Revue de presse : est-ce vraiment le moment de relâcher la pression ?

Ce vendredi, il y a un comité de concertation. Le sort des coiffeurs, tatoueurs et esthéticiennes sera au menu du jour. La presse est unanime, ils peuvent espérer une bonne nouvelle.

Un feu vert très attendu

Espérer oui, car rien n’est encore fait, la presse prend donc des pincettes, reste prudente. C’est en bonne voie écrit la dernière heure, Sudpresse parle de feu vert attendu.

Sauf coup de théâtre, les coiffeuses, coiffeurs et le personnel des métiers de contact auront deux bonnes raisons de fêter la Saint-Valentin.

Car oui, si cette réouverture est confirmée, elle ne sera pas immédiate.

Elle aura lieu au plus tôt le 13 février dit l’Avenir juste avant la fête des amoureux donc.

 

Assouplissement ? Niet

La presse reste prudente, rien n’est fait. Certes, il y a une unanimité politique pour rouvrir. Mais le doute persiste, en cause : deux rapports d’experts.

Comme l’écrit le Soir, le premier est assez modéré. Il émane du commissariat corona. Lui, il ne s’oppose pas à cette ouverture dit le Soir, mais à condition d’imposer un protocole sanitaire sévère.

Le deuxième rapport est beaucoup plus négatif. C’est celui du groupe d’expert dont font partie Erika Vlieghe et Marc Van Ranst. Pour eux c’est " niet ", les contaminations restent trop élevées et les variants menacent.

Et le Morgen est d’accord, dans son édito, le journal ne comprend pas.

Il ne comprend cette envie du monde politique de relâcher la pression.

Les nouvelles infections et hospitalisations quotidiennes restent au-delà des seuils fixés par ce même monde politique.

Comme l’écrit le quotidien : le comité de concertation a établi des seuils à atteindre et nous n’y sommes pas.

Alors pourquoi ? Pourquoi rouvrir ?

Le quotidien a le sentiment que le monde politique agit sous pression.

Les courbes tardent à s’aplanir et le besoin social est grand.

Du coup, il s’apprête à prendre une décision que ne repose sur aucune donnée scientifique écrite le journal.

Nos cheveux sont-ils vraiment notre plus gros problème ?

Pour Het Laatste Nieuws, c’est même une décision purement politique.

C’est vrai que le secteur souffre, mais justifier cette réouverture au nom du bien-être mental des Belges, ça le quotidien ne l’accepte pas.

Si nos cheveux sont notre plus gros problème, alors nous sommes un pays riche et gâté dit le quotidien.

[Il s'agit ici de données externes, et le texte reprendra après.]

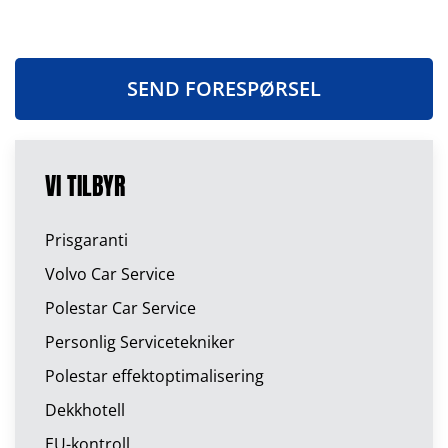
SEND FORESPØRSEL
VI TILBYR
Prisgaranti
Volvo Car Service
Polestar Car Service
Personlig Servicetekniker
Polestar effektoptimalisering
Dekkhotell
EU-kontroll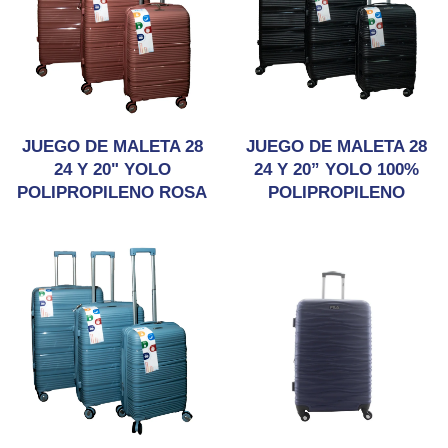
JUEGO DE MALETA 28
JUEGO DE MALETA 28
24 Y 20" YOLO
24 Y 20” YOLO 100%
POLIPROPILENO ROSA
POLIPROPILENO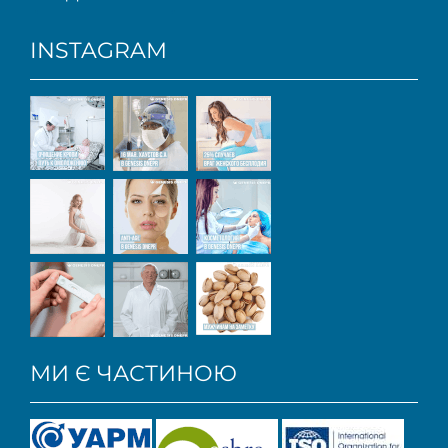
INSTAGRAM
МИ Є ЧАСТИНОЮ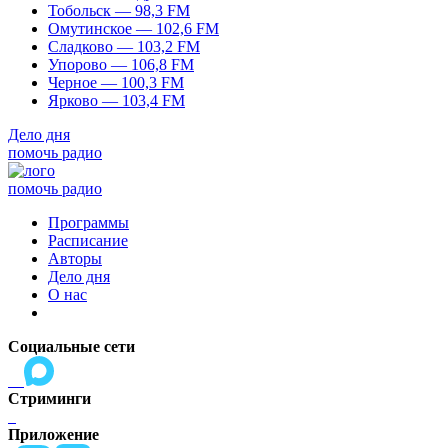
Тобольск — 98,3 FM
Омутинское — 102,6 FM
Сладково — 103,2 FM
Упорово — 106,8 FM
Черное — 100,3 FM
Ярково — 103,4 FM
Дело дня
помочь радио
помочь радио
Программы
Расписание
Авторы
Дело дня
О нас
Социальные сети
Стриминги
Приложение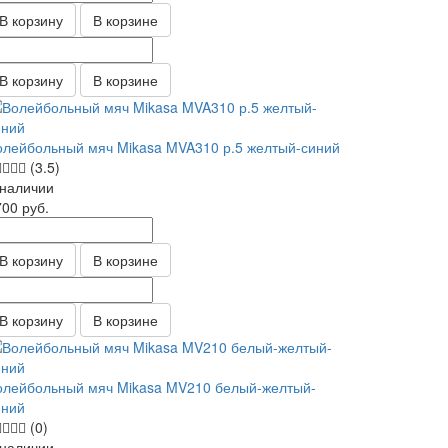
В корзину
В корзине
В корзину
В корзине
олейбольный мяч Mikasa MVA310 р.5 желтый-синий
(3.5)
 наличии
700
руб.
В корзину
В корзине
В корзину
В корзине
олейбольный мяч Mikasa MV210 белый-желтый-
иний
(0)
 наличии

Alors faut-il privilégier la réouverture et risquer une hausse des contaminations. C’est un pari dit le Morgen, un pari sauvage conclut le quotidien.

 

La guerre est déclarée entre la SNCB et Georges Gilkinet

Autre titre ce matin, c’est ce bras de fer concernant la SNCB, bras de fer qui fait la une du Morgen. Guerre ouverte entre le ministre et la directrice des chemins de fer !

Le Soir relate les faits, la SNCB veut fermer 44 guichets dans les gares.

Le ministre refuse, il s’attaque à la directrice. Sauf que celle-ci réplique et dit que le cabinet du ministre a validé cette décision.

Comme l’écrit Béatrice Delvaux dans son édito, le ministre a été informé préalablement de cette décision. Il y a même été associé à plusieurs reprises depuis octobre ! Alors comment expliquer qu’il ait dit oui à tout ?

A-t-il été hypnotisé par le caractère fort de la directrice du rail ?

Personne ne sait, mais visiblement, personne ne s’est inquiété de l’absence de réaction du ministre dit le Soir. Ni un administrateur ni écolo ne sont intervenus pour le secouer. En attendant, comme l’écrit le Morgen, le ministre est là depuis 4 mois et il est déjà en guerre avec le rail.

En guerre rien que ça, il faut dire que Sophie Dutordoir, la directrice parle de ''confiance rompue".

Voilà qui ne va pas aider le rail, lui qui attend toujours un contrat de gestion depuis 2012, une éternité.